Travis Thompson performing at the festival. Photo by Jake Hanson
Best Performance: Spooky Mansion, the previously San Francisco-now-L.A based rock quartet, always brings the energy; per usual, they brought their A-game and groovy, lighthearted vibes to the stage. Lead singer/guitarist Grayson Converse was clearly enjoying himself as he kicked his leg into the air and danced around the microphone, talking the audience into buying t-shirts (it worked for me). The set included highlights from the band’s latest album Alright, recent single “Brink of Death” and songs from their 2017 album, I’m the Moon, You’re the Wave.
Best Stage: Positioned in front of I-5 and outdoors, the main stage outside the Scuttlebutt taproom projected the best acoustics, especially during Tulsa, Oklahoma-based BRONCHO’s set, who had a lively crowd bopping to its infectious, pop punk tunes.
Most Intimate Performance: Portland, Oregon singer/songwriter Laura Veirs, who played acoustic guitar and was accompanied by a violinist, opened the weekend at Schack Art Center. The indie rock veteran captivated the audience, many sitting rapt and cross-legged, within seconds (I didn’t see a single cellphone screen among the crowd), playing cuts across her catalog including crowd favorite, “Carol Kaye,” about the groundbreaking female bass player from Washington.
Best Stage Banter: Lead singer Jay Clancy of Sloucher takes the win in this category for his strange-but-true story about the dog he shares with his ex-girlfriend who attacked and killed her mother’s cat, an ordeal that occupied him just moments before going onstage (the cat, unfortunately, died; the dog, who Clancy says is usually a good boy, needed emergency surgery).
Best Audience: It was standing room only, including a small mosh pit, Thursday night at the Black Lab Gallery, a mixed-use music venue, art gallery and café, when local Everett punk band Oliver Elf Army and self-proclaimed “dumbpunk gremlin goblin” queercore youth band Sleepover Club opened for Seattle punk legends Wimps.
Unforeseen Conflicts: Perhaps due to the well-advertised double headlining tour featuring another duo of beloved local acts (the killer bill of Odesza and Death Cab for Cutie, at the Civic Stadium in Bellingham on Saturday May 18), the fest this year saw decent attendance but was not overcrowded. I’m not complaining (it was easy to get a beer and breeze through the bathroom lines!) but imagine the scene had these two acts and the fest joined forces instead.
Nikki Pickle from Death Valley Girls. Photo by Becki Thorley
Unexpected Hiccups: A little sound check drama with Saturday’s headliner Wolf Parade.
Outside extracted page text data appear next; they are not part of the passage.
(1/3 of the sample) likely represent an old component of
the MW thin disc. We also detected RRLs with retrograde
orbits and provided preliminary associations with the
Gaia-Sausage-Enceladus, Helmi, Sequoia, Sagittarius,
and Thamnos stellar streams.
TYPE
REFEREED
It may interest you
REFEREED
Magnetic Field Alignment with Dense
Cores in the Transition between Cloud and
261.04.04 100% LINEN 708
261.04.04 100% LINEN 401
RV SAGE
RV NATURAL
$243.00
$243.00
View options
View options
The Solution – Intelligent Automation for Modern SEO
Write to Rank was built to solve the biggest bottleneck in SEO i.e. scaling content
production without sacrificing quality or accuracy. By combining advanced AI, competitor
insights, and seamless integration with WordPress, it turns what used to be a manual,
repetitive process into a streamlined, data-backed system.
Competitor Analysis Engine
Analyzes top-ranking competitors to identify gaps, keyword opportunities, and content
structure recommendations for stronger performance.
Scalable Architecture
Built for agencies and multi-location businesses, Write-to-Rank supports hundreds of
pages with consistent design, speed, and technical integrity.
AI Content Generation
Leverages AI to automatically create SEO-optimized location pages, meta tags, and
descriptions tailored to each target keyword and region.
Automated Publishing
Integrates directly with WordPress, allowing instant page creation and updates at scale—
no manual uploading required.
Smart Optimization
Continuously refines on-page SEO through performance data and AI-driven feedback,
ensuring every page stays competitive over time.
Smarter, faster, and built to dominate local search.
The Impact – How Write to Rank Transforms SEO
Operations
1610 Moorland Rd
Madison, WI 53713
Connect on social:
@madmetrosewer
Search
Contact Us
The on-again-off-again band had been on tour since February, this was the last show on the run and vocalist and keyboardist Spencer Krug seemed cranky. Maybe everyone was just a little tired and ready to go home.
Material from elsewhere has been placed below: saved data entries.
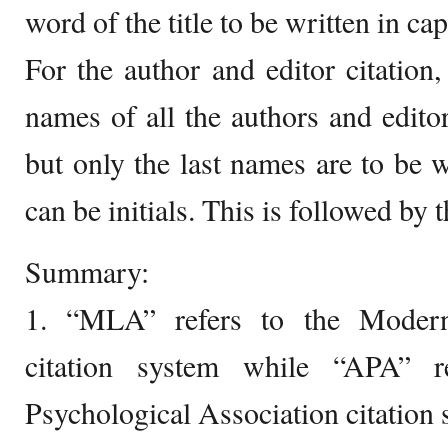
word of the title to be written in capi
For the author and editor citation,
names of all the authors and editor
but only the last names are to be wr
can be initials. This is followed by 
Summary:
1. “MLA” refers to the Modern
citation system while “APA” r
Psychological Association citation 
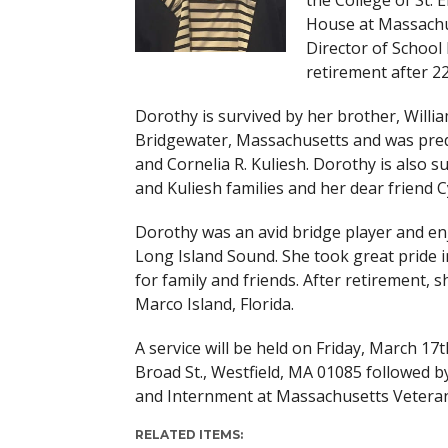
the College of St. 
House at Massachus
Director of School 
retirement after 22
Dorothy is survived by her brother, Willia
Bridgewater, Massachusetts and was predec
and Cornelia R. Kuliesh. Dorothy is also 
and Kuliesh families and her dear friend Cy
Dorothy was an avid bridge player and e
Long Island Sound. She took great pride i
for family and friends. After retirement,
Marco Island, Florida.
A service will be held on Friday, March 17
Broad St., Westfield, MA 01085 followed b
and Internment at Massachusetts Vetera
RELATED ITEMS:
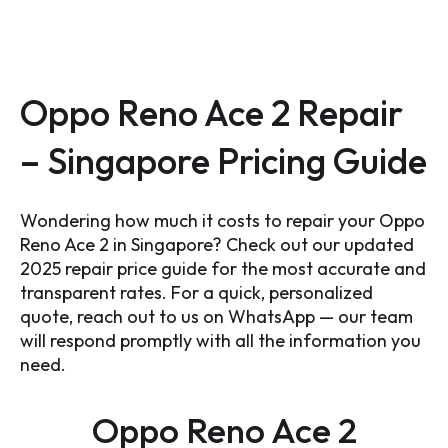
Oppo Reno Ace 2 Repair
– Singapore Pricing Guide
Wondering how much it costs to repair your Oppo
Reno Ace 2 in Singapore? Check out our updated
2025 repair price guide for the most accurate and
transparent rates. For a quick, personalized
quote, reach out to us on WhatsApp — our team
will respond promptly with all the information you
need.
Oppo Reno Ace 2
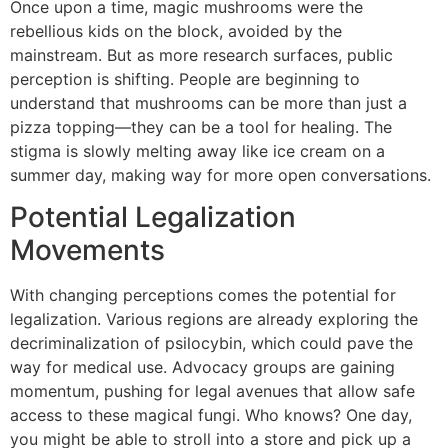
Once upon a time, magic mushrooms were the
rebellious kids on the block, avoided by the
mainstream. But as more research surfaces, public
perception is shifting. People are beginning to
understand that mushrooms can be more than just a
pizza topping—they can be a tool for healing. The
stigma is slowly melting away like ice cream on a
summer day, making way for more open conversations.
Potential Legalization
Movements
With changing perceptions comes the potential for
legalization. Various regions are already exploring the
decriminalization of psilocybin, which could pave the
way for medical use. Advocacy groups are gaining
momentum, pushing for legal avenues that allow safe
access to these magical fungi. Who knows? One day,
you might be able to stroll into a store and pick up a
Room for Improvement: The Scuttlebutt taproom stage had an intimate garage vibe but the sound bounced off outside noise and crowd chatter like a ping pong ball.
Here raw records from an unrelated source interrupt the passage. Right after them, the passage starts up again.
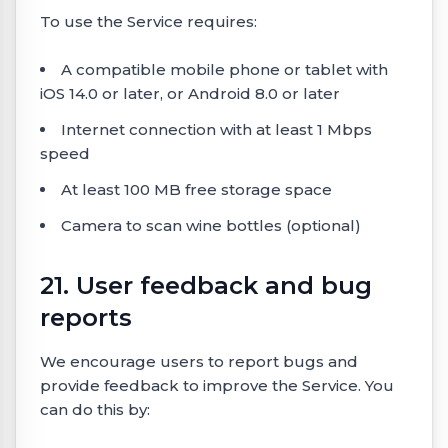
To use the Service requires:
A compatible mobile phone or tablet with
iOS 14.0 or later, or Android 8.0 or later
Internet connection with at least 1 Mbps
speed
At least 100 MB free storage space
Camera to scan wine bottles (optional)
21. User feedback and bug
reports
We encourage users to report bugs and
provide feedback to improve the Service. You
can do this by:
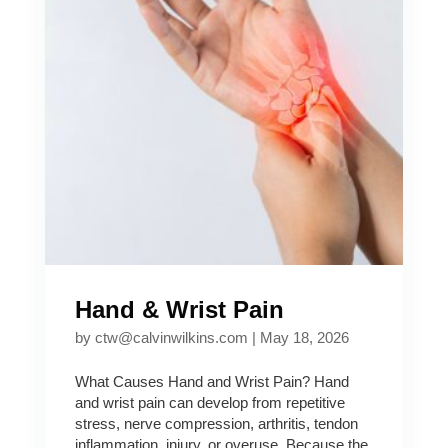
Hand & Wrist Pain
by
ctw@calvinwilkins.com
|
May 18, 2026
What Causes Hand and Wrist Pain? Hand
and wrist pain can develop from repetitive
stress, nerve compression, arthritis, tendon
inflammation, injury, or overuse. Because the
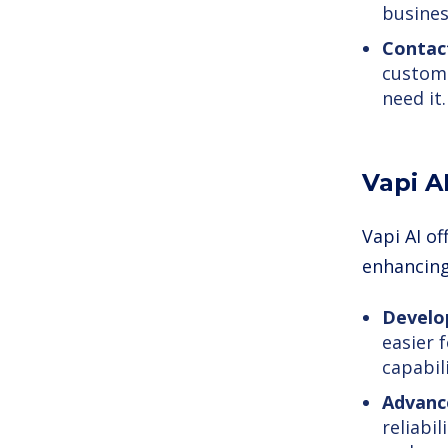
busines
Contac
custome
need it.
Vapi A
Vapi AI of
enhancing 
Develop
easier 
capabili
Advanc
reliabi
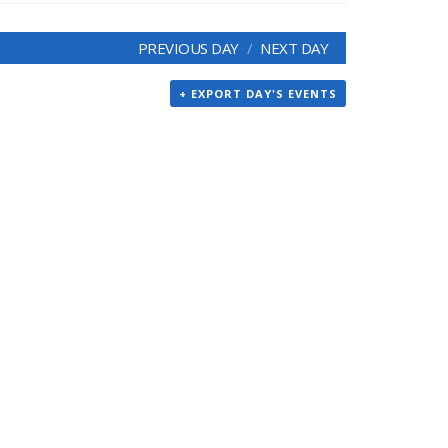
PREVIOUS DAY
NEXT DAY
+ EXPORT DAY'S EVENTS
Highlights: The free ear plugs at the entrance really made me feel like the folks at Fisherman’s cared about my long-term love for live music!
The beer was, as promised on the website, affordable. A $5 craft pint is pretty much cheaper than anywhere in Ballard.
The Everett Music Initiative, producer of the festival, emphasized making music available to all: Its Night Market stage, featuring a variety of bands, was free to all, no pass required.